Carter, 93, was there in to talk about his new book, "Faith: A Journey for All," but host Stephen Colbert clearly had other subjects on his mind as well.
For instance, Colbert brought up Carter's good works as an ex-president, then slyly suggested he might actually have been too good a guy while in the Oval Office.
“Were you too nice to be president?” Colbert jokingly demanded of the Nobel Peace Prize winner. “Does America want kind of a jerk as president?”
Carter grinned.
“Apparently, from this recent election year,” he answered with a twinkle in his eye. “I never knew it before.”
But Carter also said he’s praying for Trump.
"I pray that he'll be a good president and that he'll keep our country at peace and refrain from using nuclear weapons," said Carter, who recently told his Sunday school class at Maranatha Baptist Church in Plains it's good that Trump has decided to meet with North Korean leader Kim Jong Un. "And that he'll promote human rights. So yeah, I pray for him."
“Do you think your prayers are being answered?" Colbert asked. Carter responded by repeating something he said he’d heard his former pastor say:
"When you pray, God has one of three answers: ‘Yes, no and you've got to be kidding,’” Carter said, then tacked on his own observation: “Not sure which one it is (regarding Trump) yet."

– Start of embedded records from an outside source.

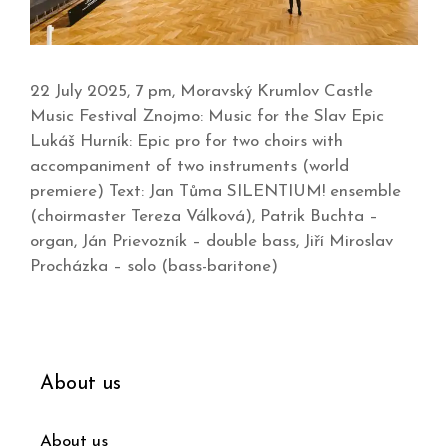
22 July 2025, 7 pm, Moravský Krumlov Castle
Music Festival Znojmo: Music for the Slav Epic
Lukáš Hurník: Epic pro for two choirs with
accompaniment of two instruments (world
premiere) Text: Jan Tůma SILENTIUM! ensemble
(choirmaster Tereza Válková), Patrik Buchta –
organ, Ján Prievozník – double bass, Jiří Miroslav
Procházka – solo (bass-baritone)
About us
About us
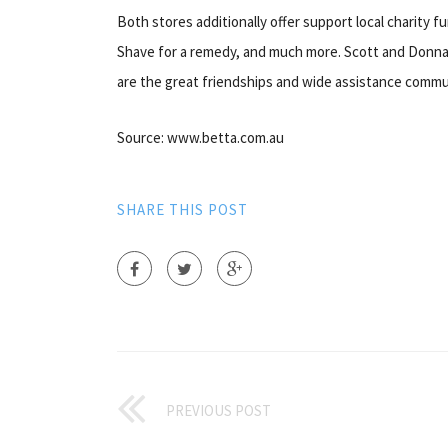
Both stores additionally offer support local charity fu
Shave for a remedy, and much more. Scott and Donna b
are the great friendships and wide assistance commu
Source: www.betta.com.au
SHARE THIS POST
PREVIOUS POST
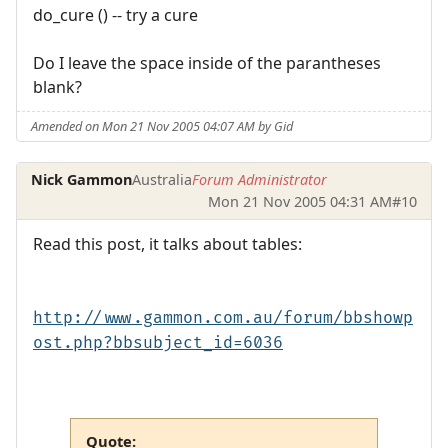
do_cure () -- try a cure
Do I leave the space inside of the parantheses
blank?
Amended on Mon 21 Nov 2005 04:07 AM by Gid
Nick Gammon
Australia
Forum Administrator
Mon 21 Nov 2005 04:31 AM
#10
Read this post, it talks about tables:
http://www.gammon.com.au/forum/bbshowp
ost.php?bbsubject_id=6036
Quote:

The interview actually was taped earlier in the week, something Carter hinted at when Colbert asked him if he and the other former presidents “feel good” about possibly “going up ranks” compared with Trump.
“In fact, I’ll be with two of them tomorrow, George W. Bush and Bill Clinton,” Carter told the intrigued-looking Colbert.
That was a reference to last Tuesday's remarkable "celebration of life" service for Zell Miller at Atlanta's Peachtree Road United Methodist Church. One by one, first Bush, then Carter and finally Clinton rose from the pew they shared with Gov. Nathan Deal, his wife Sandra and Atlanta Mayor Keisha Lance Bottoms to eulogize Miller, the former Georgia governor and U.S. senator.
Colbert ended the interview by suggesting that the former one-term president and Georgia governor could have one more campaign left in him: A bid against Trump.
“Here you go, young man,” Colbert said, handing Carter a t-shirt that bore the slogan, “Carter 2020: Still Constitutionally Eligible.”